Arnold (at the left): a robot that was controlled by MPI Cora, the robotic platform for Arnold

Why thread parallelism is important

Type of parallelism Number of cores Number of nodes Memory Library
Single-threaded 1 1 As given by operating system None
Threaded/shared memory Multiple 1 Shared by all cores OpenMP
Distributed Multiple Multiple Distributed OpenMPI

What is thread parallelism?

Calculations that can use multiple cores with a shared memory.

Slurm script

This is the script that schedules a job with threaded parallelism.

The goal of the script is to submit a calculation that uses threaded parallelism, with a custom amount of cores.

How do I run it?

You do not, instead you will run the benchmark script below.

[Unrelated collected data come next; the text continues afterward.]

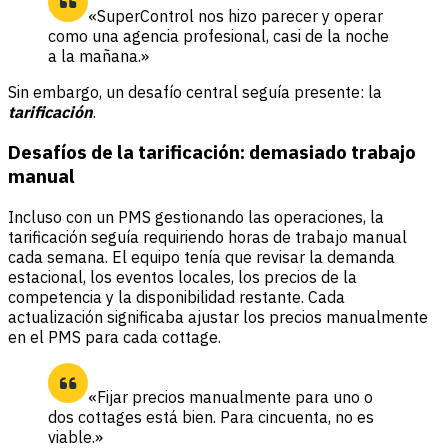
«SuperControl nos hizo parecer y operar
como una agencia profesional, casi de la noche
a la mañana.»
Sin embargo, un desafío central seguía presente: la
tarificación
.
Desafíos de la tarificación: demasiado trabajo
manual
Incluso con un PMS gestionando las operaciones, la
tarificación seguía requiriendo horas de trabajo manual
cada semana. El equipo tenía que revisar la demanda
estacional, los eventos locales, los precios de la
competencia y la disponibilidad restante. Cada
actualización significaba ajustar los precios manualmente
en el PMS para cada cottage.
«Fijar precios manualmente para uno o
dos cottages está bien. Para cincuenta, no es
viable.»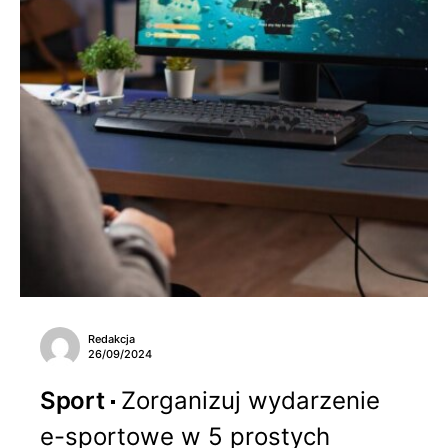
Redakcja
26/09/2024
Sport
Zorganizuj wydarzenie
e-sportowe w 5 prostych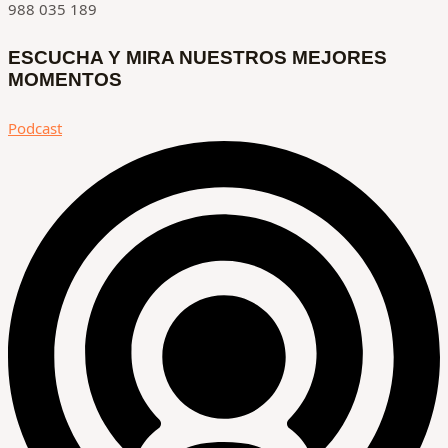
988 035 189
ESCUCHA Y MIRA NUESTROS MEJORES
MOMENTOS
Podcast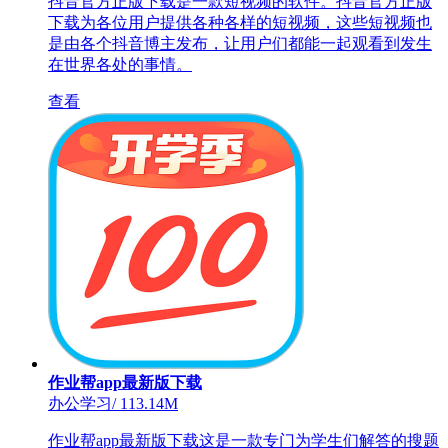
抖音官方正版下载是一款短视频的软件。抖音官方正版
下载为各位用户提供各种各样的短视频，这些短视频也
是由各个抖音博主发布，让用户们都能一起观看到发生
在世界各处的事情。
查看
作业帮app最新版下载
办公学习
/
113.14M
作业帮app最新版下载这是一款专门为学生们解答的搜题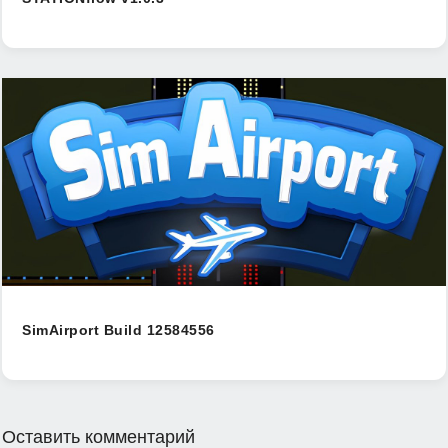
SimAirport Build 12584556
Оставить комментарий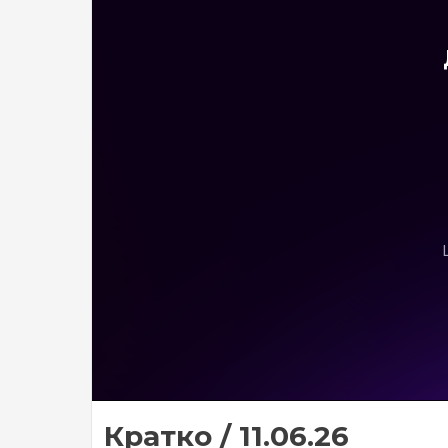
Кратко / 11.06.26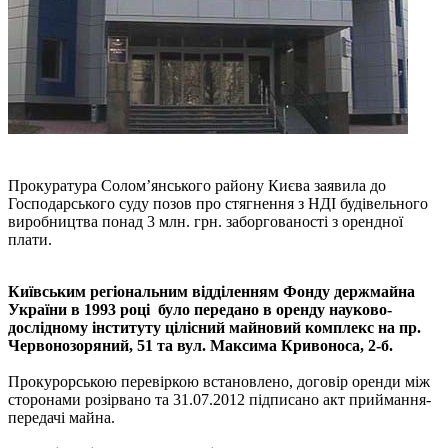
Прокуратура Солом’янського району Києва заявила до
Господарського суду позов про стягнення з НДІ будівельного
виробництва понад 3 млн. грн. заборгованості з орендної
плати.
Київським регіональним відділенням Фонду держмайна
України в 1993 році було передано в оренду науково-
дослідному інституту цілісний майновий комплекс на пр.
Червонозоряний, 51 та вул. Максима Кривоноса, 2-б.
Прокурорською перевіркою встановлено, договір оренди між
сторонами розірвано та 31.07.2012 підписано акт приймання-
передачі майна.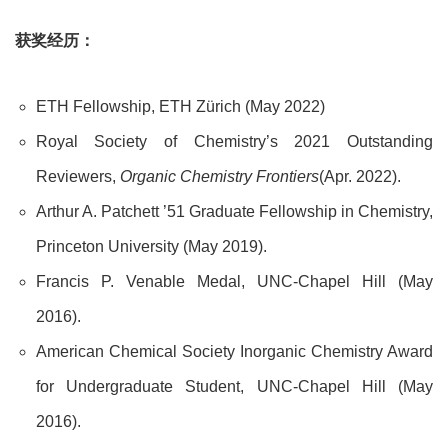
获奖经历：
ETH Fellowship, ETH Zürich (May 2022)
Royal Society of Chemistry’s 2021 Outstanding
Reviewers,
Organic Chemistry Frontiers
(Apr. 2022).
Arthur A. Patchett ’51 Graduate Fellowship in Chemistry,
Princeton University (May 2019).
Francis P. Venable Medal, UNC-Chapel Hill (May
2016).
American Chemical Society Inorganic Chemistry Award
for Undergraduate Student, UNC-Chapel Hill (May
2016).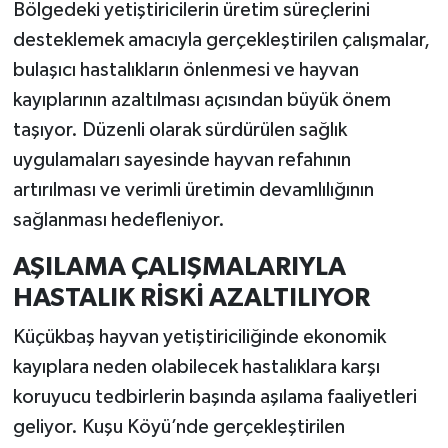
Resmi İlan
Bölgedeki yetiştiricilerin üretim süreçlerini
desteklemek amacıyla gerçekleştirilen çalışmalar,
Rüya Tabirleri
bulaşıcı hastalıkların önlenmesi ve hayvan
kayıplarının azaltılması açısından büyük önem
Sağlık
taşıyor. Düzenli olarak sürdürülen sağlık
uygulamaları sayesinde hayvan refahının
Şaphane
artırılması ve verimli üretimin devamlılığının
Simav
sağlanması hedefleniyor.
Siyaset
AŞILAMA ÇALIŞMALARIYLA
HASTALIK RİSKİ AZALTILIYOR
Spor
Küçükbaş hayvan yetiştiriciliğinde ekonomik
Tavşanlı
kayıplara neden olabilecek hastalıklara karşı
koruyucu tedbirlerin başında aşılama faaliyetleri
Teknoloji
geliyor. Kuşu Köyü’nde gerçekleştirilen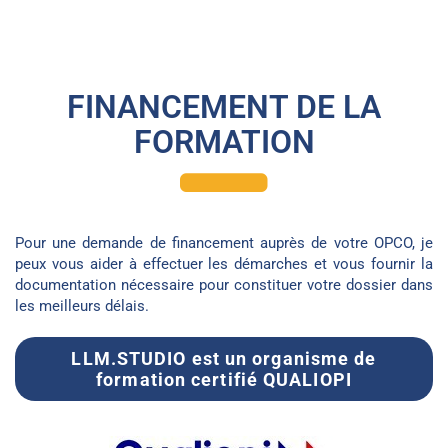
FINANCEMENT DE LA
FORMATION
Pour une demande de financement auprès de votre OPCO, je
peux vous aider à effectuer les démarches et vous fournir la
documentation nécessaire pour constituer votre dossier dans
les meilleurs délais.
LLM.STUDIO est un organisme de
formation certifié QUALIOPI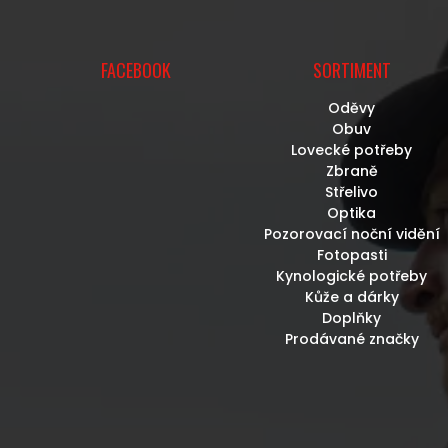
FACEBOOK
SORTIMENT
Oděvy
Obuv
Lovecké potřeby
Zbraně
Střelivo
Optika
Pozorovací noční vidění
Fotopasti
Kynologické potřeby
Kůže a dárky
Doplňky
Prodávané značky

However, you can run it as such:

sbatch -A [account] -n [number_of_cores] do_[language]_2d_integration_on_[hpc_cluster].sh

For example:

sbatch -A staff -n 1 do_r_2d_integration_on_rackham.sh
HPC cluster Julia Slurm script MATLAB Slurm script R Slurm script
Alvis . . .
Bianca . . .
COSMOS . . .
Dardel . . .
Kebnekaise . . .
LUMI . . .
Pelle . . .
Rackham . . do_r_2d_integration_on_rackham.sh
Tetralith . . .

Calculation script

This is the code that performs a job with threaded parallelism.

The goal of the code is to have a fixed unit of work that can be done by a custom amount of cores.

This calculation script is called by the Slurm script, i.e. not directly by a user.

How do I run it?

You do not, instead you will run the benchmark script below.

However, when not on a login node, you can run it as such:

[interpreter] [script_name] [number_of_cores]

For example:

Rscript integration2d.R 1
Language Script with calculation
Julia TODO
MATLAB TODO
R do_2d_integration.R

Benchmark script

This is the script that starts a benchmark, by submitting multiple jobs to the Slurm queue.

The goal of the benchmark script is to do a fixed unit of work with increasingly more cores.

As the script itself only does light calculations, you can run it directly, as such:

./benchmark_[language]_2d_integration_on_[hpc_cluster].sh

For example:

./benchmark_r_2d_integration_on_rackham.sh
HPC cluster Julia benchmark script MATLAB benchmark script R benchmark script
Alvis . . .
Bianca . . .
COSMOS . . .
Dardel . . .
Kebnekaise . . .
LUMI . . .
Pelle . . .
Rackham . . R on Rackham
Tetralith . . .

Analysis script

The goal of the analysis script is to observe the relation between the number of cores and core runtime.